Si l’on devait ne retenir qu’une seule idée du livre, ce serait que le système actuel souffre d’une opacité qui le menace plus sournoisement encore que ses réelles difficultés. Cette ilisibilité est causée par une complexité qui n’a rien d’indispensable. Calculer ses droits à la retraite est un véritable casse-tête, en raison de l’absence d’unification des régimes. Celle-ci implique des droits différents en fonction des emplois occupés (et du régime dont ils dépendent) non seulement d’un individu à un autre, mais également pour le même individu s’il a connu une mobilité professionnelle le faisant passer d’un régime à un autre. La question des réégimes spéciaux, qui n’est pas la seule concernée, conduit par exemple à une situation où “quelles qu’aient été les justifications initiales de ces mesures compensatoires catégorielles, qui existent aussi bien dans le cadre des régimes dits ‘spéciaux’ qu’au sein des régimes de droit commun, leur multiplication et leur inertie dans le temps conduisent à un système ou chacun suspecte les autres de mieux tirer parti des avantages en vigueur.”.
L’incertitude sur les droits et leurs modalités de constitution a un coût subjectif en termes de stress et d’insécurioté ressentie. Ellle est également pénalisante en termes de mobilité profesisonnelle (qui devient risquée, presque par définition) et l’incertitude sur le système globale conduit à une épargne de précaution souvent hasardeuse. Bozio et Piketty propose donc de remettre complètement à plat ce système en le remplaçant par un système unifié fondé sur des comptes individuels de cotisation.
Le principe de ces comptes est de cumuler des cotisations sur un compte individuel géré par l’assurance vieillesse. Les contributions bénéficient chaque année d’un rendement assuré par l’Etat.

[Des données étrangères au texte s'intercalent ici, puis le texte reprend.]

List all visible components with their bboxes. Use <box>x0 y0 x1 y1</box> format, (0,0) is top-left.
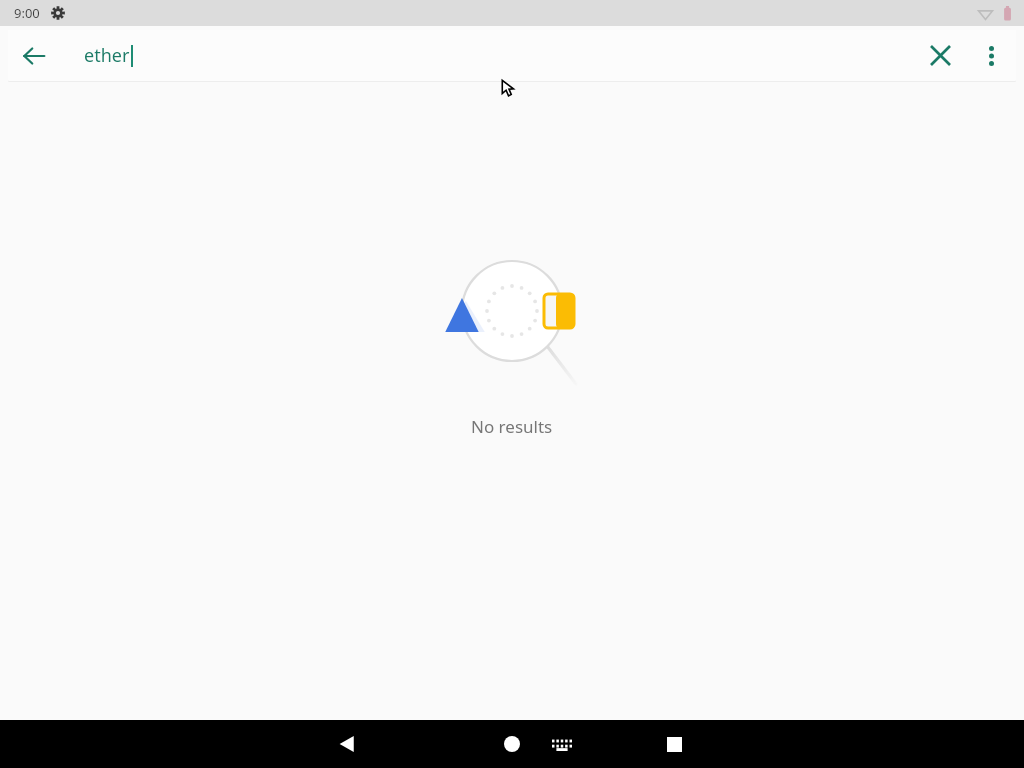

A la retraite, les droits accumulés sont convertis en rente, avec une prise en compte de l’espérance de vie de sa génération et du choix de revalorisation des pensions.
Les auteurs définissent donc comme paramètres spécifiques du système proposés le taux de cotisations, le taux de rendement garanti et les conditions de liquidation (paramètres qui recoupent les classiques taux de cotisation – niveau des pensions – durée de cotisation). Le taux de cotisation proposé serait de 25% du brut environ. Il est pris comme donné pour fixer les idées mais pourrait être modifié tant collectivement qu’individuellement (pour ceux qui veulent cotiser plus). Néanmoins, les auteurs considèrent qu’il n’est guère pensable de descendre en dessous (à noter : il correspond grosso modo à l’actuel taux). Il seraitidentique pour tous (privé et public).
Les éléments non contributifs du système (minimum vieillesse) seraient, toujours dans un souci de clarté, totalement séparés, hors assurance vieillesse. Antoine Bozio et Thomas Piketty y voit alors,au surplus, une façon d’améliorer la compréhension du fonctionnement global du système de protection sociale.
La réforme ne résout pas tous les problèmes. Comme indiqué en introduction de cette note, fondamentalement, le problème des retraites est sans solution. La réforme ne règle ainsi pas les questions d’emploi, quoique les auteurs y voient un moyen de faire des choix d’offre de travail plus judicieux tout au long de la vie. La question de la santé au travail n’est pas non plus du ressort du système de retraite. Pire, de l’aveu même des auteurs, le système de compensationbasé sur l’espérance de vie est une incitation potentielle à la négliger.
Comme toute réforme, celle-ci pose l’épineux problème de la transition entre les deux systèmes. La mise en place des nouvelles règles se traduira par la cohabitation entre des générations ayant démarré leur carrière dans l’ancien système et des générations n’ayant connu que le nouveau. Nous n’entrerons pas dans le détail du dispositif. Les auteurs considèrent qu’il est possible d’aménager une transition du système qui soit cohérente avec l’esprit de la réforme, sur vingt ans. Le message d’ensemble, aussi bien sur la question des institutions à mettre en place, de l’articulation avec les dépenses publiques ou des cas particuliers (celui des fonctionnaires notamment, qui se verraient pénalisés à rémunération constante dans le nouveau système) est que si la viabilité à long terme du système est reconnue, des solutions pragmatiques d’un point de vue politique, institutionnel et social pourront émerger. Sur ce point, si Bozio et Piketty formulent des pistes, ils estiment qu’on ne peut à ce jour formuler un one best way hors d’une discussion démocratique.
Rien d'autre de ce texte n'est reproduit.